L’émancipation des participants est un axe central de la démarche du théâtre action. Illustration avec « Paysannes », un spectacle de théâtre et chansons inspiré par les récits de vie de femmes dans le milieu rural.

L’émancipation des participants, c’est-à-dire des acteurs créateurs mais aussi du public, est un axe central de la démarche du théâtre action, et en particulier des créations collectives. Le temps de la création, qui inclut des séances d’improvisation sur un thème donné ou non, est un moment d’expression pure. En se mettant en scène, souvent dans son propre rôle ou dans une situation connue, vécue, ou par laquelle il se sent concerné, le comédien explore, autant qu’il l’exprime, sa manière de ressentir et de comprendre un phénomène sociétal, une injustice, un questionnement individuel ou collectif… Le jeu devient alors une réflexion vécue et ressentie. L’interactivité avec les autres comédiens constitue le débat. Le rôle de chacun est finalement subalterne à la rencontre, à l’échange, voire à la confrontation des idées, des convictions, des espoirs ou des désespoirs, et peut déboucher sur une réelle évolution des perceptions, une prise de conscience, voire même des pistes d’action concrètes pour faire évoluer les choses.
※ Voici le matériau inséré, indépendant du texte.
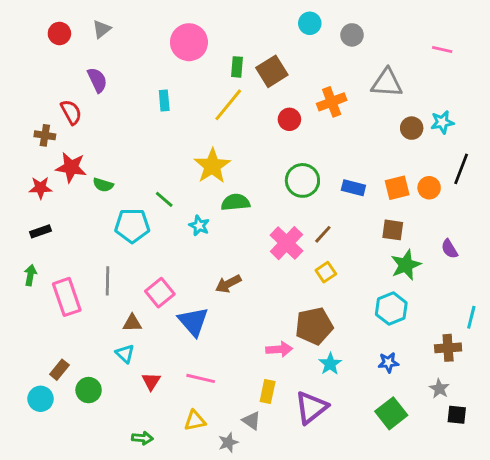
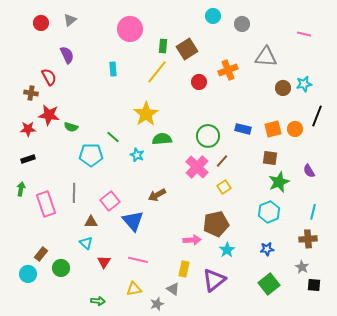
green circle: (302, 180) -> (208, 136), moved
cyan line: (471, 317) -> (313, 212), moved

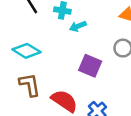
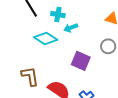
cyan diamond: (26, 51) -> (46, 38), moved

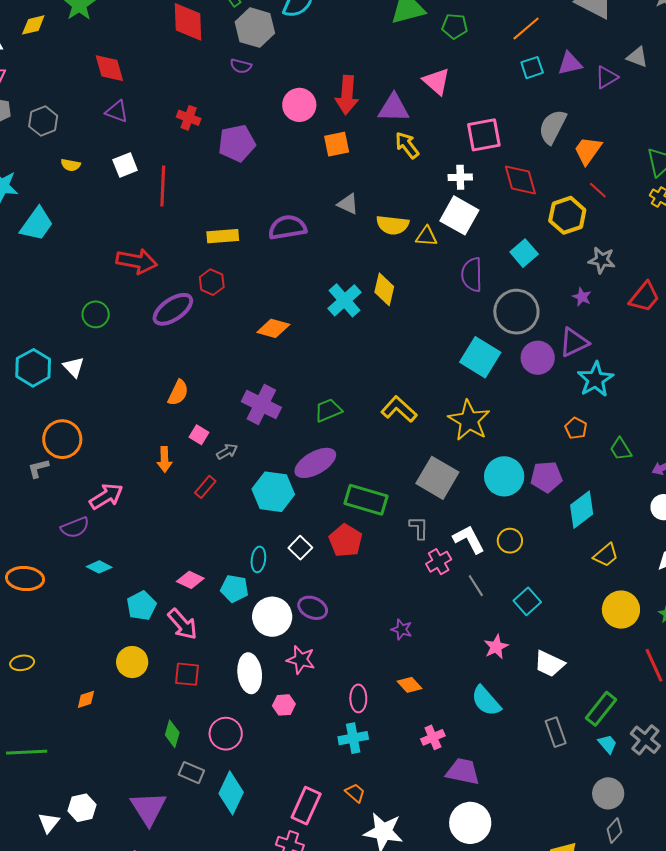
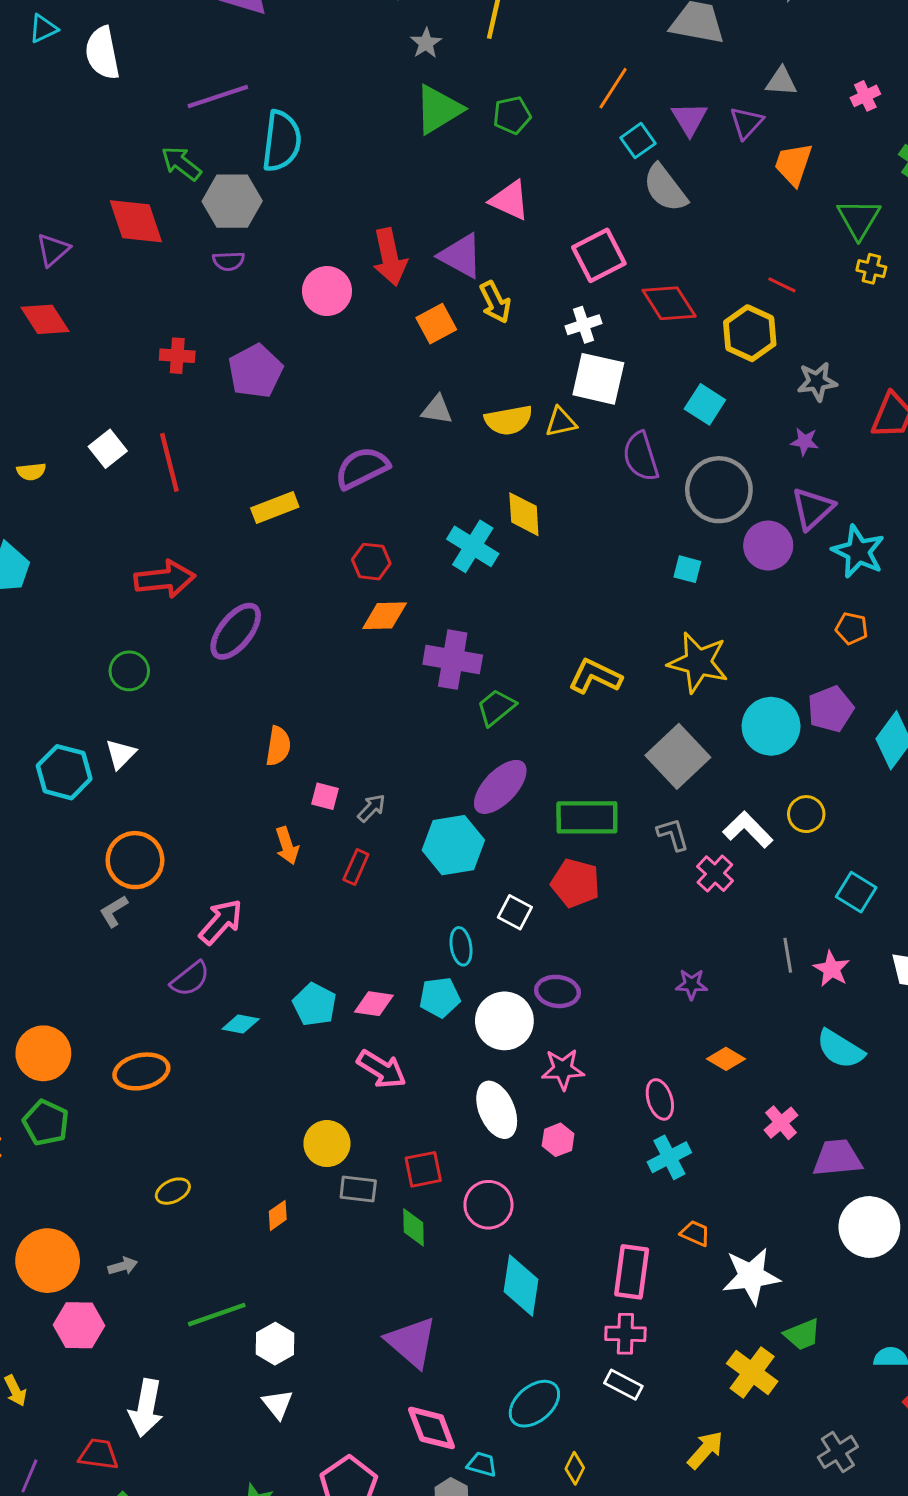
purple triangle: (570, 63) -> (689, 119), turned -32
purple triangle: (394, 108) -> (461, 256), turned 44
purple triangle: (117, 111) -> (53, 250), moved, turned -45
gray semicircle: (553, 127) -> (665, 188), moved, turned -48
orange square: (337, 144) -> (436, 324), moved
yellow arrow: (407, 145) -> (495, 302), turned -152
orange trapezoid: (588, 150) -> (793, 164), moved
red hexagon: (212, 282) -> (371, 562), moved
cyan square: (480, 357) -> (687, 569), size x0.5
white triangle: (74, 367) -> (121, 754), turned 45
purple cross: (261, 405) -> (453, 660), moved
gray square: (437, 478) -> (678, 756), turned 33
gray line: (476, 586) -> (788, 955), moved, turned 40
cyan pentagon: (141, 606) -> (315, 1004), moved
red square: (187, 674) -> (423, 1169), moved
gray rectangle: (191, 773) -> (358, 1189), moved
white hexagon: (82, 808) -> (275, 1344), moved

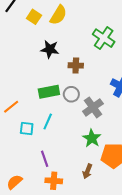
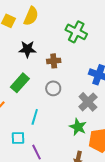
green rectangle: (49, 92) -> (20, 83), moved, turned -30
gray cross: (93, 107) -> (88, 102), moved
cyan square: (27, 128) -> (18, 138), moved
Un bon exemple de ceci est le théâtre forum, souvent utilisé à des fins pédagogiques, notamment dans le cadre d’institutions scolaires à l’intention des adolescents. Un spectacle présentant des situations insatisfaisantes est interprété dans ce cas par des comédiens professionnels. Ensuite il est rejoué et les spectateurs sont invités à monter sur scène pour remplacer un comédien et tenter de faire évoluer la situation vers un mieux. Ces interventions spontanées des spectateurs acteurs sont supervisées par un animateur appelé Joker, qui aide à la réflexion, suscite la réaction des autres spectateurs et modère le débat.

D’une manière générale, le théâtre action vise à faire prendre conscience à chacun de sa condition d’acteur au sein de la communauté. Dans un monde où nous sommes sans cesse invités et confortés à rester des spectateurs consommateurs, le théâtre action nous propose de devenir des acteurs créateurs.

Nos deux compagnies (Compagnie Buissonnière et Alvéole Théâtre) animent de nombreux ateliers de création collective. Les comédiens, amateurs, sont alors encadrés par un ou plusieurs comédiens animateurs. Des exercices spécifiques sont proposés, qui aident à créer la confiance en soi des participants, la confiance aussi dans le groupe, et à faire émerger la parole et le geste, autrement dit : l’expression. Suivront des séances d’improvisation qui seront répétées, retravaillées, assemblées jusqu’à l’obtention d’un spectacle écrit et mis en forme qui reflètera au mieux ce que souhaitent partager les comédiens avec le public.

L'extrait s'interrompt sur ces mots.